TASK DIRECTIONS => Restate word for word the entries below, starting with the line with "solusi pembiayaan kuliah" and continuing through the line with "kuliah lancar pakailah". Include both of those lines and no others.

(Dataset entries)
□ □ □ □ □ □ □

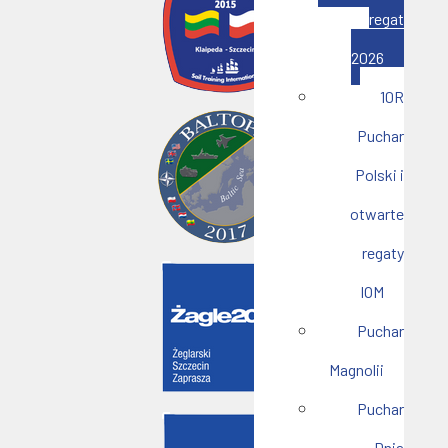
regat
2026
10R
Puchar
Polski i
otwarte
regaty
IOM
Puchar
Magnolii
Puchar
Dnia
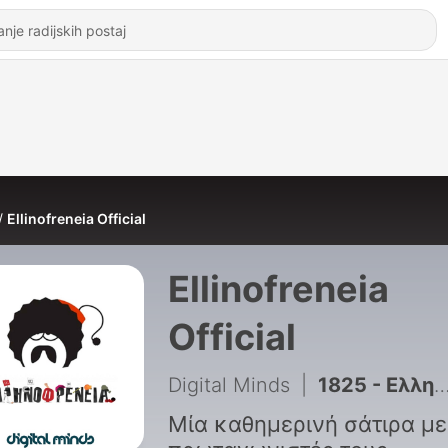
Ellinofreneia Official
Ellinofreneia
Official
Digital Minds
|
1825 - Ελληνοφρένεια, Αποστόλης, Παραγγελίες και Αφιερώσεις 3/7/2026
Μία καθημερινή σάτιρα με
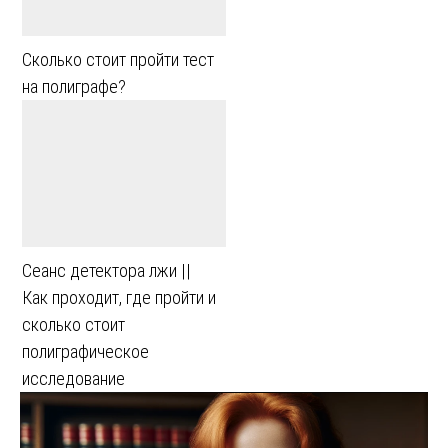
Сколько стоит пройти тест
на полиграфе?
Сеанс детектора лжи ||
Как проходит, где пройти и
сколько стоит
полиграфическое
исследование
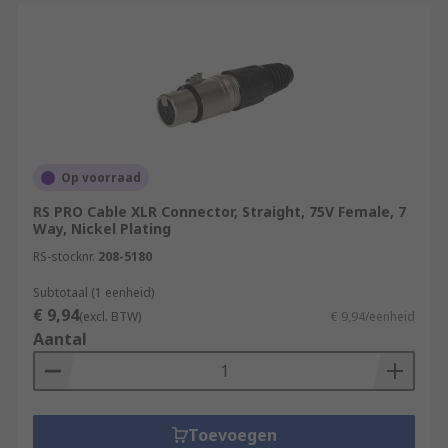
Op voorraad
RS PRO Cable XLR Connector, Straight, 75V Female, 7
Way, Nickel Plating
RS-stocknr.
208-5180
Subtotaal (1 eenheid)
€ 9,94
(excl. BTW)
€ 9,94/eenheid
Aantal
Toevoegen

□ □ □ □ □ □ □

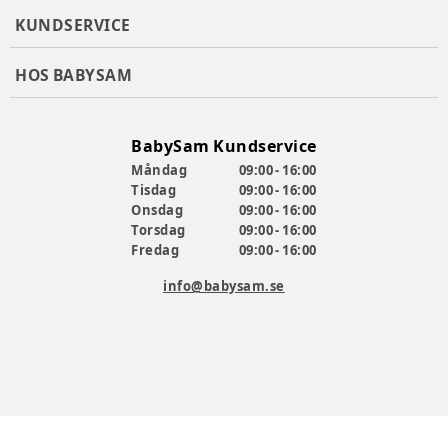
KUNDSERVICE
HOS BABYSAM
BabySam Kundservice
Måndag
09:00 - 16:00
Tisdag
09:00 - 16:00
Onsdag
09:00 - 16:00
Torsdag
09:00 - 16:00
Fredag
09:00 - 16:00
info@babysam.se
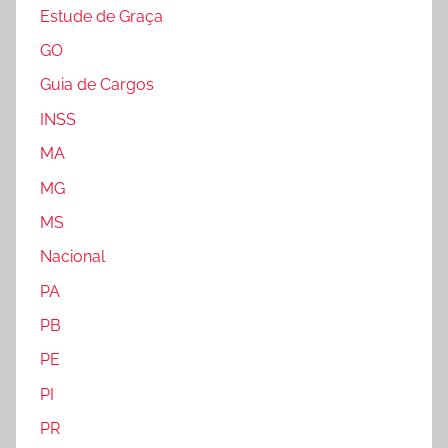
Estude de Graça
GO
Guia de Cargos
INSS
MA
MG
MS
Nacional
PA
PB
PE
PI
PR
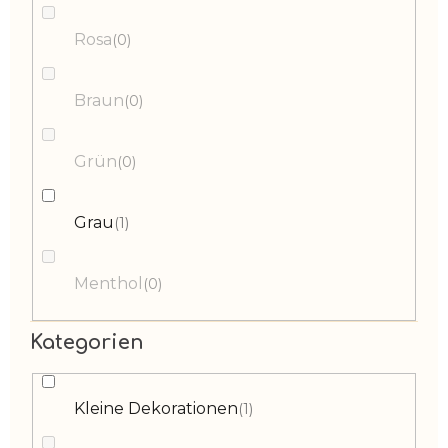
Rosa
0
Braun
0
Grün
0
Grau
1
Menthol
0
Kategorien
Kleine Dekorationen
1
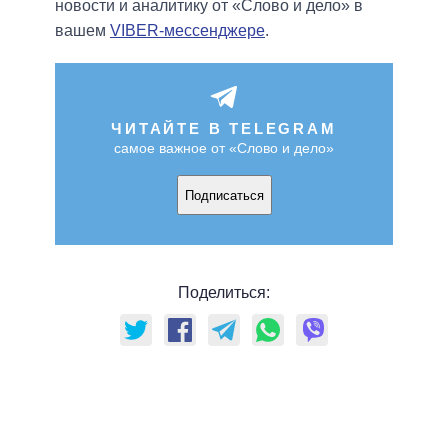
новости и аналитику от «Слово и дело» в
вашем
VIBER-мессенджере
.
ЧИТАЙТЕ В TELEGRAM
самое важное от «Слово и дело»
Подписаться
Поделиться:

□ □ □ □ □ □ □

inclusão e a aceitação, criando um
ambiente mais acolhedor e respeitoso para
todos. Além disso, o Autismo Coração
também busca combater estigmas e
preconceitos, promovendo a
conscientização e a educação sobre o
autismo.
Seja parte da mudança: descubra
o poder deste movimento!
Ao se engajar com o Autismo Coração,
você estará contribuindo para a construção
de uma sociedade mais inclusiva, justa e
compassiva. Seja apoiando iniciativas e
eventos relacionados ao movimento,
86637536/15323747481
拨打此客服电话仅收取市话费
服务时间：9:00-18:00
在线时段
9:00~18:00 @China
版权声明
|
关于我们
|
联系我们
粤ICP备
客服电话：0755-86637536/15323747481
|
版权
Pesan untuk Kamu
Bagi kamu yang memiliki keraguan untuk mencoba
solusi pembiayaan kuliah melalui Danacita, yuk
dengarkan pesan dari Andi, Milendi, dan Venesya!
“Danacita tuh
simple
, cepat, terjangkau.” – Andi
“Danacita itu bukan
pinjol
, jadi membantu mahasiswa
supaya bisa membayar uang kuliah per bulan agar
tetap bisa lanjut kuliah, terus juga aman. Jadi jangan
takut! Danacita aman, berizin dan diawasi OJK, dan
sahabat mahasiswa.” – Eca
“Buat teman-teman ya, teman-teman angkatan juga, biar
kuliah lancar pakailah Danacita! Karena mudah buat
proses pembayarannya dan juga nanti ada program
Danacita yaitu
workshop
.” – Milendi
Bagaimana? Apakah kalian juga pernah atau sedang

□ □ □ □ □ □ □

ANSWER TO THIS PROBLEM =>
solusi pembiayaan kuliah melalui Danacita, yuk
dengarkan pesan dari Andi, Milendi, dan Venesya!
“Danacita tuh
simple
, cepat, terjangkau.” – Andi
“Danacita itu bukan
pinjol
, jadi membantu mahasiswa
supaya bisa membayar uang kuliah per bulan agar
tetap bisa lanjut kuliah, terus juga aman. Jadi jangan
takut! Danacita aman, berizin dan diawasi OJK, dan
sahabat mahasiswa.” – Eca
“Buat teman-teman ya, teman-teman angkatan juga, biar
kuliah lancar pakailah Danacita! Karena mudah buat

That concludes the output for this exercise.